I pretended not to remember what they looked like, maybe I really didn't, after all, after a few years, after all, there are so many things that people need to remember now. Yet, they dwelt in the depths of my heart, and sometimes came to me in my dreams—and if for a time they came into my dreams frequently, I would tell my father, and go back to see them in my place; Or, I myself went back from thousands of miles away, like this time. More often than not, they just look at me from a different perspective, growing up, working, working all day long and finally having a home.
The old house is long gone, and I was stunned for a while. I didn't think about anything, I frowned, not that I was unhappy. My heart is filled, but it is also quiet, peaceful, peaceful. There are so many memories flooding back, there are pictures of running crazy in childhood and laughing too loudly, and countless vows made up to get out of here.
I once asked myself, is there any point in those times fermenting in the years? Maybe. Growing up freely and unfettered, being in close contact with nature, loving sunshine and rain, and being curious about everything should be the answer.
But anyway, there's no going back. Otherwise, why is it called nostalgia? Only by being free can we be nostalgic.

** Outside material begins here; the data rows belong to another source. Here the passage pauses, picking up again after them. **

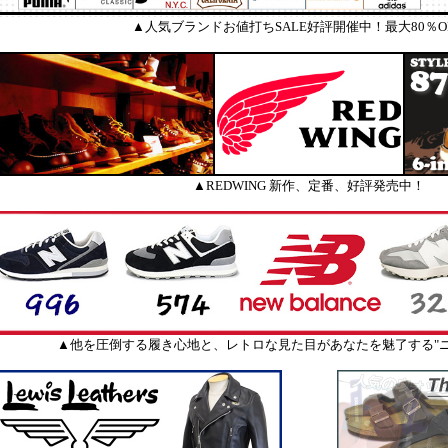
▲人気ブランドお値打ちSALE好評開催中！最大80％O
▲REDWING 新作、定番、好評発売中！
▲他を圧倒する履き心地と、レトロな見た目があなたを魅了する"ニ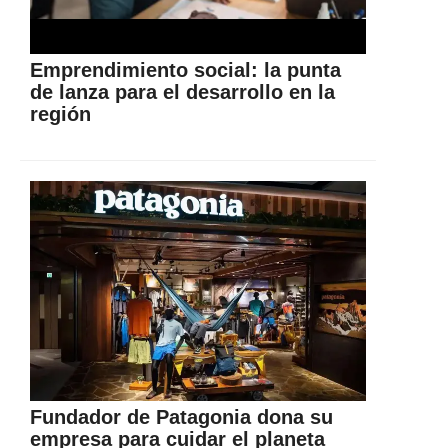
Emprendimiento social: la punta
de lanza para el desarrollo en la
región
Fundador de Patagonia dona su
empresa para cuidar el planeta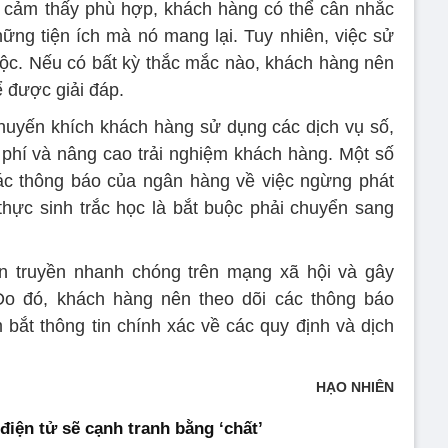
u cảm thấy phù hợp, khách hàng có thể cân nhắc
ng tiện ích mà nó mang lại. Tuy nhiên, việc sử
uộc. Nếu có bất kỳ thắc mắc nào, khách hàng nên
ể được giải đáp.
huyến khích khách hàng sử dụng các dịch vụ số,
i phí và nâng cao trải nghiệm khách hàng. Một số
ác thông báo của ngân hàng về việc ngừng phát
hực sinh trắc học là bắt buộc phải chuyển sang
lan truyền nhanh chóng trên mạng xã hội và gây
o đó, khách hàng nên theo dõi các thông báo
bắt thông tin chính xác về các quy định và dịch
HẠO NHIÊN
iện tử sẽ cạnh tranh bằng ‘chất’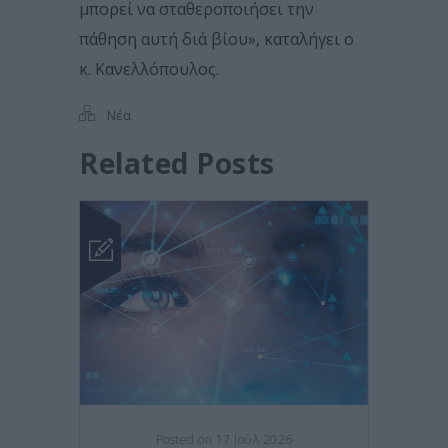
μπορεί να σταθεροποιήσει την
πάθηση αυτή διά βίου», καταλήγει ο
κ. Κανελλόπουλος.
Νέα
Related Posts
Posted on 17 Ιούλ 2026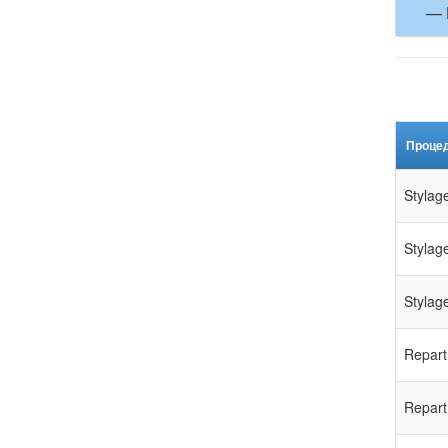
— 
Проце
Stylag
Stylag
Stylag
Repart
Repart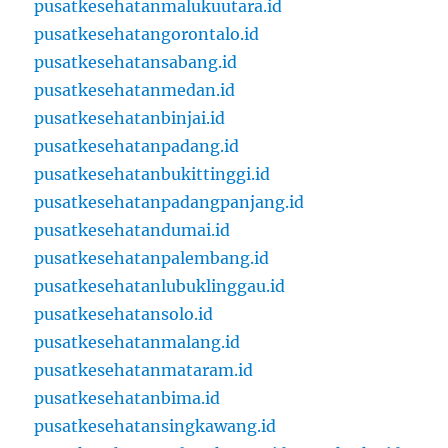
pusatkesehatanmalukuutara.id
pusatkesehatangorontalo.id
pusatkesehatansabang.id
pusatkesehatanmedan.id
pusatkesehatanbinjai.id
pusatkesehatanpadang.id
pusatkesehatanbukittinggi.id
pusatkesehatanpadangpanjang.id
pusatkesehatandumai.id
pusatkesehatanpalembang.id
pusatkesehatanlubuklinggau.id
pusatkesehatansolo.id
pusatkesehatanmalang.id
pusatkesehatanmataram.id
pusatkesehatanbima.id
pusatkesehatansingkawang.id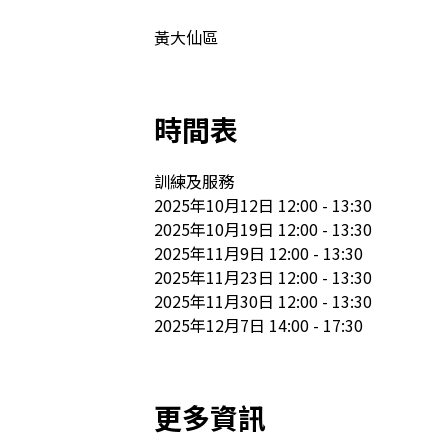
黃大仙區
時間表
訓練及服務

2025年10月12日 12:00 - 13:30

2025年10月19日 12:00 - 13:30

2025年11月9日 12:00 - 13:30

2025年11月23日 12:00 - 13:30

2025年11月30日 12:00 - 13:30

2025年12月7日 14:00 - 17:30
更多資訊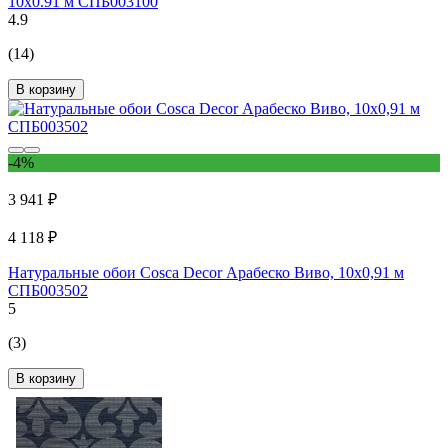
10x0.91 м СПБ003100
4.9
(14)
В корзину
-4%
3 941 ₽
4 118 ₽
Натуральные обои Cosca Decor Арабеско Виво, 10x0,91 м
СПБ003502
5
(3)
В корзину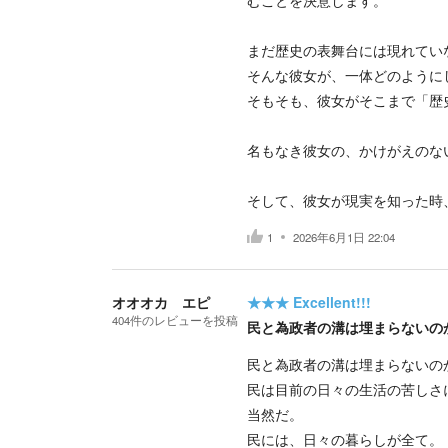
むことを決意します。
​まだ歴史の表舞台には現れて
​そんな彼女が、一体どのよう
そもそも、彼女がそこまで「歴
​名もなき彼女の、かけがえの
​そして、彼女が現実を知った
1
2026年6月1日 22:04
オオオカ エピ
★★★
Excellent!!!
404
件の
レビューを投稿
民と為政者の溝は埋まらないの
民と為政者の溝は埋まらないの
民は目前の日々の生活の苦しさ
当然だ。
民には、日々の暮らしが全て。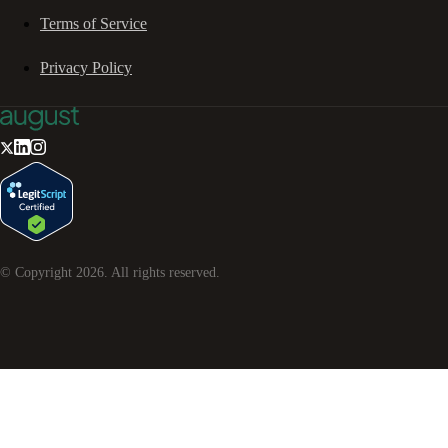
Terms of Service
Privacy Policy
© Copyright
2026
. All rights reserved.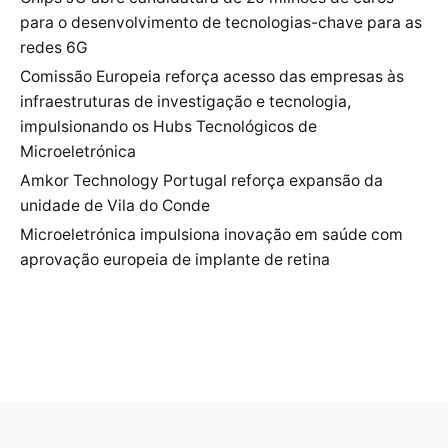
para o desenvolvimento de tecnologias-chave para as
redes 6G
Comissão Europeia reforça acesso das empresas às
infraestruturas de investigação e tecnologia,
impulsionando os Hubs Tecnológicos de
Microeletrónica
Amkor Technology Portugal reforça expansão da
unidade de Vila do Conde
Microeletrónica impulsiona inovação em saúde com
aprovação europeia de implante de retina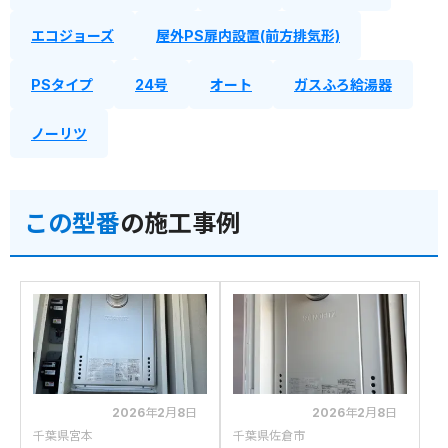
エコジョーズ
屋外PS扉内設置(前方排気形)
PSタイプ
24号
オート
ガスふろ給湯器
ノーリツ
この型番
の施工事例
2026年2月8日
2026年2月8日
千葉県宮本
千葉県佐倉市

This small village, which has been erased from the map, has no name, only the wild grass is growing wildly, and the walnut trees planted on the edge of the ridge are still there, and it looks lonely from a distance. In fact, how small my hometown is, and my homesickness is so small, no matter how small, it is enough to fill my heart. It sleeps on many nights, makes it difficult for me to sleep, scratches my heart, and a glass of wine is enough to get drunk.
Late one night, I changed my screen name to this one and told myself, "Don't dream about it at midnight." I became a testament to the village, I remember its name, and I can attest to the fact that it raised generations, sent it away, and finally disappeared completely. This is where I came from, but how many stories can I tell about the four seasons here, spring planting and autumn harvest, summer cicadas and winter snow, changing scenery, parents are short, sorrow and joy are mixed, birth, old age, sickness and death ......
How is it possible to quit midnight dreams? There will be many more dead nights when I will be tormented, inspired, seduced, and must come back here. Even if it's just breathing in the air, picking up a handful of dirt, picking a bouquet of wildflowers, breaking a twig here, picking up a few rocks and putting them in your pocket, and talking to the people buried here.
How pretentious is this, what's the point? I once watched others write about their homecoming trips, "I feel like I've been going back to ...... this year."I need this retrospectiveness, I need to think about it, I want to find evidence that I haven't failed. ”
This can be regarded as my "retrospective". Of course, it is not yet known whether it will be a "complete failure", and it is not important. The stubborn back of the year, bent on getting out of this small world, now has no obsession.
When we left, we also climbed upward, and when we reached the demarcation point, we stopped again. Looking back, there are wisps of milky white mountains floating in the distance, and below that is my village. "Qingshan Que is my home", the poet does not deceive me.
May you fall into a dream, and you will look back all the way forward, and you will think of returning.